Lo que si puede subrayarse es que otros grandes, tan ambiciosos, tan competitivos y con tanto ego acumulado como Jordan, con tantos o más triunfos que él, cuidaron mejor las formas de la convivencia. Muhammad Alí, Juan Manuel Fangio, Ayrton Senna, Diego Maradona, Lionel Messi y Roger Federer (sólo en ese altísimo nivel es posible la comparación) no atormentaron a quienes los rodeaban, no le pisaron la cabeza a nadie. Vivieron y dejaron vivir aún en medio de las tremendas presiones (y los muchos sinsabores también) que implica ser los mejores en el deporte de alta competencia. O al menos intentar serlo.
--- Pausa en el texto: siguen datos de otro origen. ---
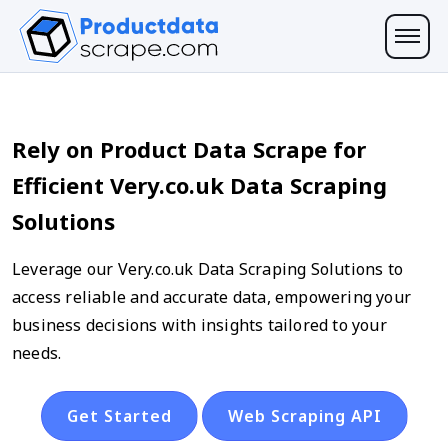
Rely on Product Data Scrape for
Efficient Very.co.uk Data Scraping
Solutions
Leverage our Very.co.uk Data Scraping Solutions to
access reliable and accurate data, empowering your
business decisions with insights tailored to your
needs.
Get Started
Web Scraping API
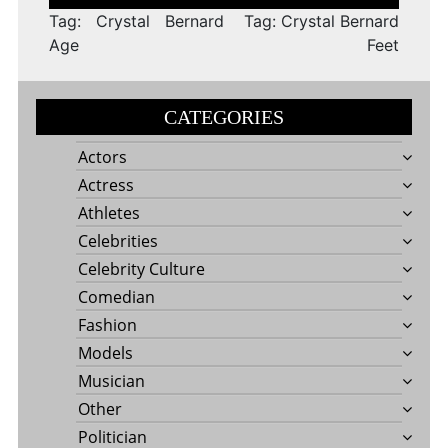
navigation
Tag: Crystal Bernard
Tag: Crystal Bernard
Age
Feet
CATEGORIES
Actors
Actress
Athletes
Celebrities
Celebrity Culture
Comedian
Fashion
Models
Musician
Other
Politician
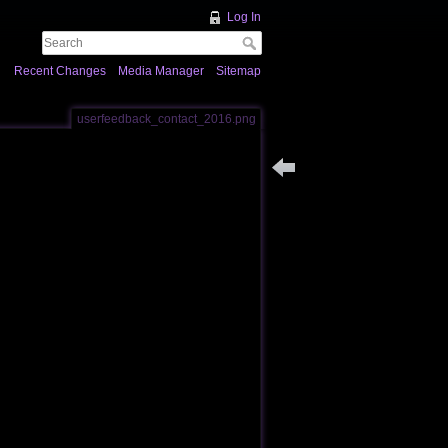
Log In
Recent Changes
Media Manager
Sitemap
userfeedback_contact_2016.png
Back to users_feedback_pa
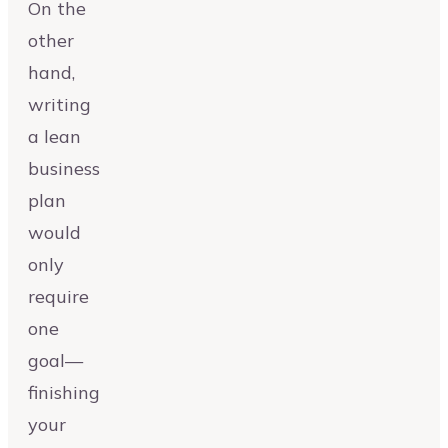
On the
other
hand,
writing
a lean
business
plan
would
only
require
one
goal—
finishing
your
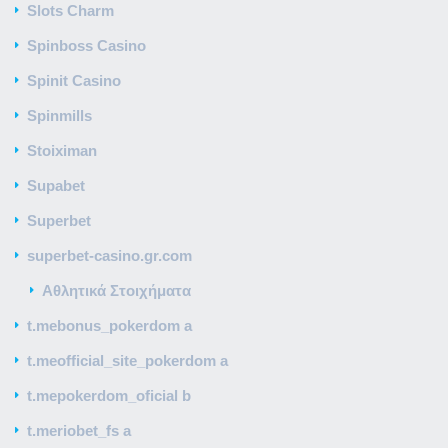
Slots Charm
Spinboss Casino
Spinit Casino
Spinmills
Stoiximan
Supabet
Superbet
superbet-casino.gr.com
Αθλητικά Στοιχήματα
t.mebonus_pokerdom a
t.meofficial_site_pokerdom a
t.mepokerdom_oficial b
t.meriobet_fs a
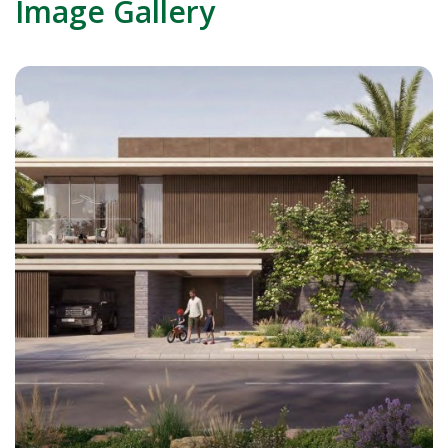
Image Gallery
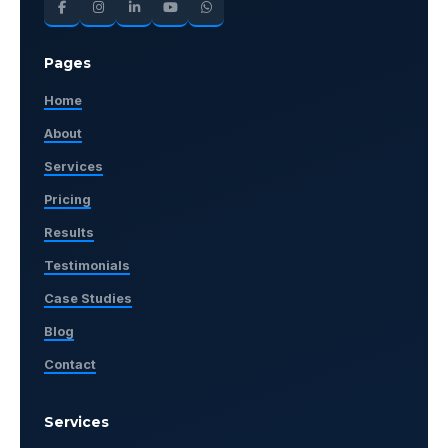
Pages
Home
About
Services
Pricing
Results
Testimonials
Case Studies
Blog
Contact
Services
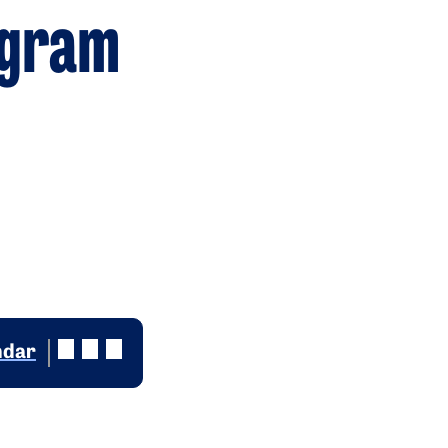
ogram
ndar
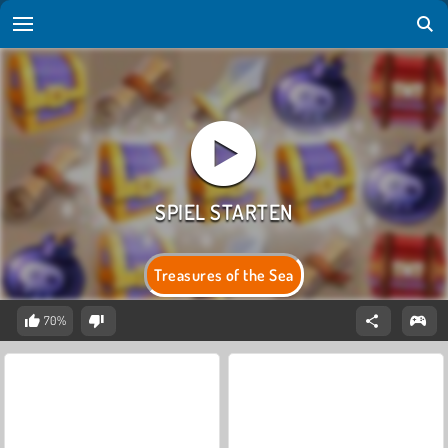
Treasures of the Sea
70%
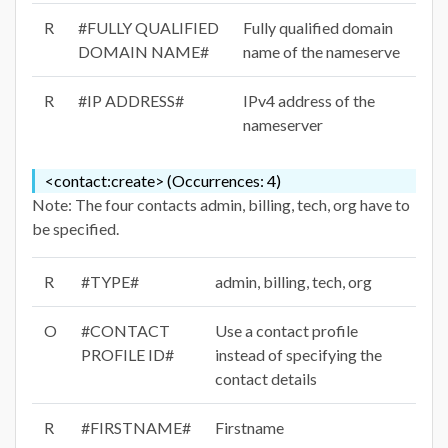
R
#FULLY QUALIFIED
Fully qualified domain
DOMAIN NAME#
name of the nameserve
R
#IP ADDRESS#
IPv4 address of the
nameserver
<contact:create> (Occurrences: 4)
Note: The four contacts admin, billing, tech, org have to
be specified.
R
#TYPE#
admin, billing, tech, org
O
#CONTACT
Use a contact profile
PROFILE ID#
instead of specifying the
contact details
R
#FIRSTNAME#
Firstname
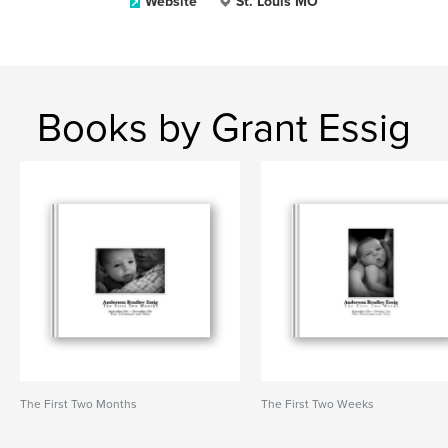
Website
St. Louis MO
Books by Grant Essig
The First Two Months
The First Two Weeks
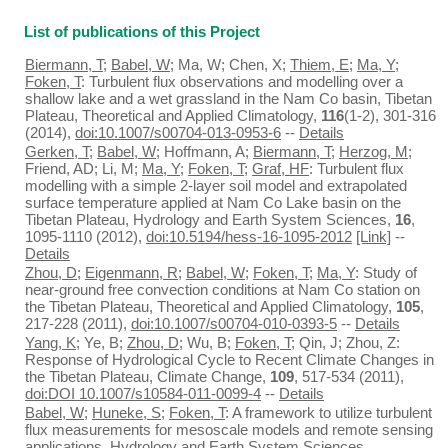
List of publications of this Project
Biermann, T
;
Babel, W
; Ma, W; Chen, X;
Thiem, E
;
Ma, Y
;
Foken, T
: Turbulent flux observations and modelling over a
shallow lake and a wet grassland in the Nam Co basin, Tibetan
Plateau, Theoretical and Applied Climatology,
116
(1-2), 301-316
(2014),
doi:10.1007/s00704-013-0953-6
--
Details
Gerken, T
;
Babel, W
; Hoffmann, A;
Biermann, T
;
Herzog, M
;
Friend, AD; Li, M;
Ma, Y
;
Foken, T
;
Graf, HF
: Turbulent flux
modelling with a simple 2-layer soil model and extrapolated
surface temperature applied at Nam Co Lake basin on the
Tibetan Plateau, Hydrology and Earth System Sciences,
16
,
1095-1110 (2012),
doi:10.5194/hess-16-1095-2012
[Link]
--
Details
Zhou, D
;
Eigenmann, R
;
Babel, W
;
Foken, T
;
Ma, Y
: Study of
near-ground free convection conditions at Nam Co station on
the Tibetan Plateau, Theoretical and Applied Climatology,
105
,
217-228 (2011),
doi:10.1007/s00704-010-0393-5
--
Details
Yang, K
; Ye, B;
Zhou, D
; Wu, B;
Foken, T
; Qin, J; Zhou, Z:
Response of Hydrological Cycle to Recent Climate Changes in
the Tibetan Plateau, Climate Change,
109
, 517-534 (2011),
doi:DOI 10.1007/s10584-011-0099-4
--
Details
Babel, W
;
Huneke, S
;
Foken, T
: A framework to utilize turbulent
flux measurements for mesoscale models and remote sensing
applications, Hydrology and Earth System Sciences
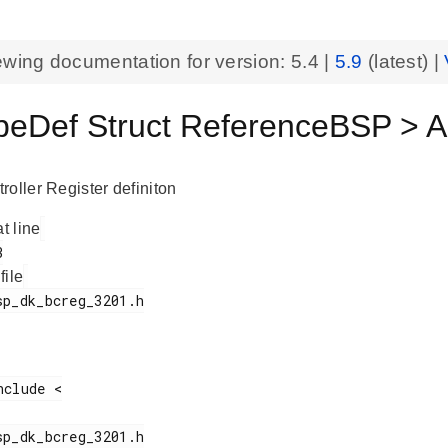
ewing documentation for version:
5.4
|
5.9
(latest) |
eDef Struct ReferenceBSP > AP
roller Register definiton
at line
 file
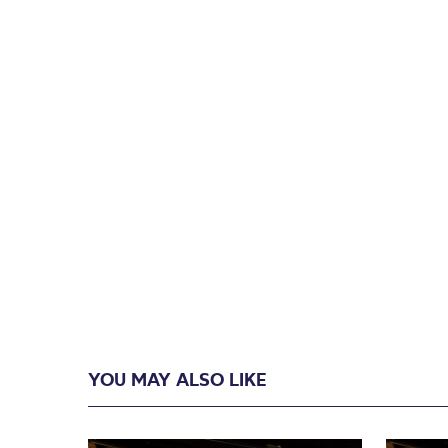
YOU MAY ALSO LIKE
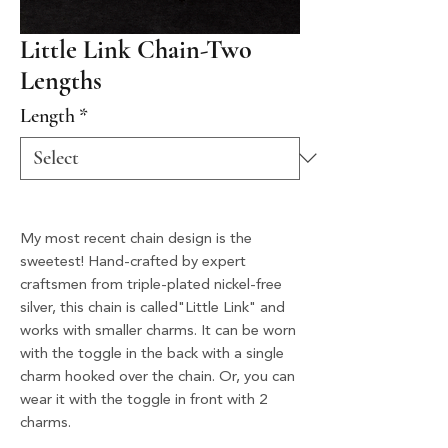
Little Link Chain-Two
Lengths
Length
*
My most recent chain design is the
sweetest! Hand-crafted by expert
craftsmen from triple-plated nickel-free
silver, this chain is called"Little Link" and
works with smaller charms. It can be worn
with the toggle in the back with a single
charm hooked over the chain. Or, you can
wear it with the toggle in front with 2
charms.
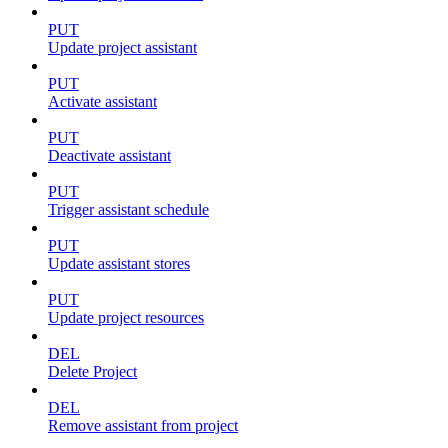
PUT
Update project assistant
PUT
Activate assistant
PUT
Deactivate assistant
PUT
Trigger assistant schedule
PUT
Update assistant stores
PUT
Update project resources
DEL
Delete Project
DEL
Remove assistant from project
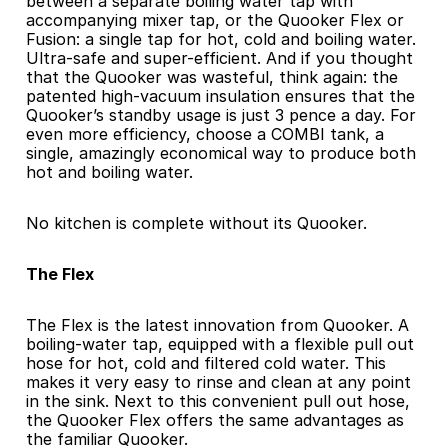
between a separate boiling water tap with 
accompanying mixer tap, or the Quooker Flex or 
Fusion: a single tap for hot, cold and boiling water. 
Ultra-safe and super-efficient. And if you thought 
that the Quooker was wasteful, think again: the 
patented high-vacuum insulation ensures that the 
Quooker’s standby usage is just 3 pence a day. For 
even more efficiency, choose a COMBI tank, a 
single, amazingly economical way to produce both 
hot and boiling water.
No kitchen is complete without its Quooker.
The Flex
The Flex is the latest innovation from Quooker. A 
boiling-water tap, equipped with a flexible pull out 
hose for hot, cold and filtered cold water. This 
makes it very easy to rinse and clean at any point 
in the sink. Next to this convenient pull out hose, 
the Quooker Flex offers the same advantages as 
the familiar Quooker.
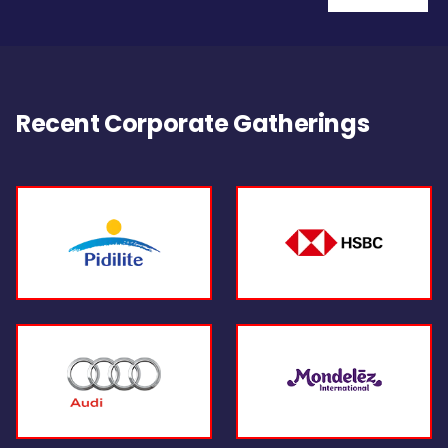
Recent Corporate Gatherings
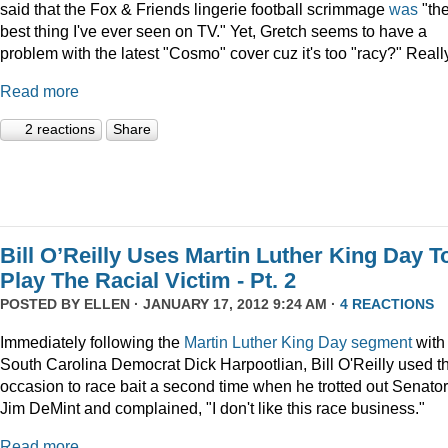
said that the Fox & Friends lingerie football scrimmage
was
"th
best thing I've ever seen on TV." Yet, Gretch seems to have a
problem with the latest "Cosmo" cover cuz it's too "racy?" Reall
Read more
2 reactions
Share
Bill O’Reilly Uses Martin Luther King Day T
Play The Racial Victim - Pt. 2
POSTED BY
ELLEN
· JANUARY 17, 2012 9:24 AM ·
4 REACTIONS
Immediately following the
Martin Luther King Day segment
with
South Carolina Democrat Dick Harpootlian, Bill O'Reilly used t
occasion to race bait a second time when he trotted out Senator
Jim DeMint and complained, "I don't like this race business."
Read more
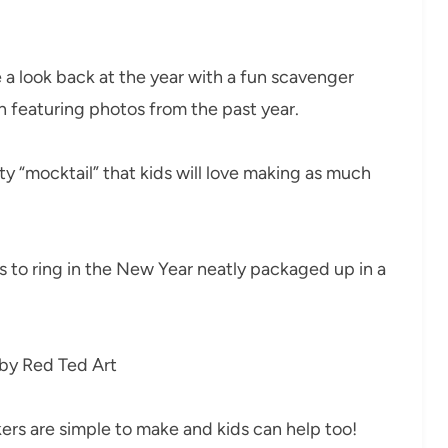
 a look back at the year with a fun scavenger
n featuring photos from the past year.
tty “mocktail” that kids will love making as much
s to ring in the New Year neatly packaged up in a
by Red Ted Art
ers are simple to make and kids can help too!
En el caso de los astros argentinos, jamás se vio o escuchó a Fangio, Maradona y Messi denigrar en público a sus compañeros de equipo o a sus colaboradores. Siempre tuvieron para ellos palabras y gestos de agradecimiento y respeto, aunque en privado discutieran duro y hasta se cruzaran insultos. Diego y Alí resultaron difíciles de llevar por el tamaño de su autoestima, sus caprichos o deseos eran órdenes. Podían dejar de escuchar a quienes los aconsejaban y la mayoría de las veces hicieron y deshicieron a su antojo. Pero también fueron generosos con mucha gente que empezó y terminó su carrera con ellos. Y no por eso dejaron de ganar y ganar.
La gran gloria deportiva no es, precisamente, un camino de rosas. Detrás de cada copa levantada, cada cinturón de campeón del mundo, cada medalla dorada olímpica o anillo de la NBA, hay tantos sabores dulces como amargos. El mundo del deporte de alta gama es a menudo ingrato, ríspido y no apto para espíritus sensibles. Pero puede ser mejor si se lo recorre sin malos modales. Michael Jordan fue fiel a su esencia. Dejó fluir su ambición sin control y ese desmadre se llevó puesto todo y a todos. Fue su receta para llegar más alto que nadie. El precio pagado resultó muy elevado y su arrepentimiento acaso haya demorado demasiado.
El “Trinche” Carlovich también eligió su esencia. Su destino estaba en las canchas polvorientas de Rosario, no en los grandes estadios, y resolvió quedarse ahí. En el asado con los amigos, en la mano de truco en el boliche, en una tarde de pesca en el río. Se fue con lo puesto, su bicicleta fue el único lujo que se permitió. Tuvo lo que quiso porque tampoco quiso más de lo que tuvo.
Al fin y al cabo, en algo se parecen Jordan y Carlovich: ninguno pretendió ser un ejemplo. Y los dos fueron el fruto de su ambición. Su Majestad, el mejor basquetbolista de la historia. El “Trinche”, simplemente un jugador de fútbol. Un pájaro libre que voló tan alto como se lo propuso.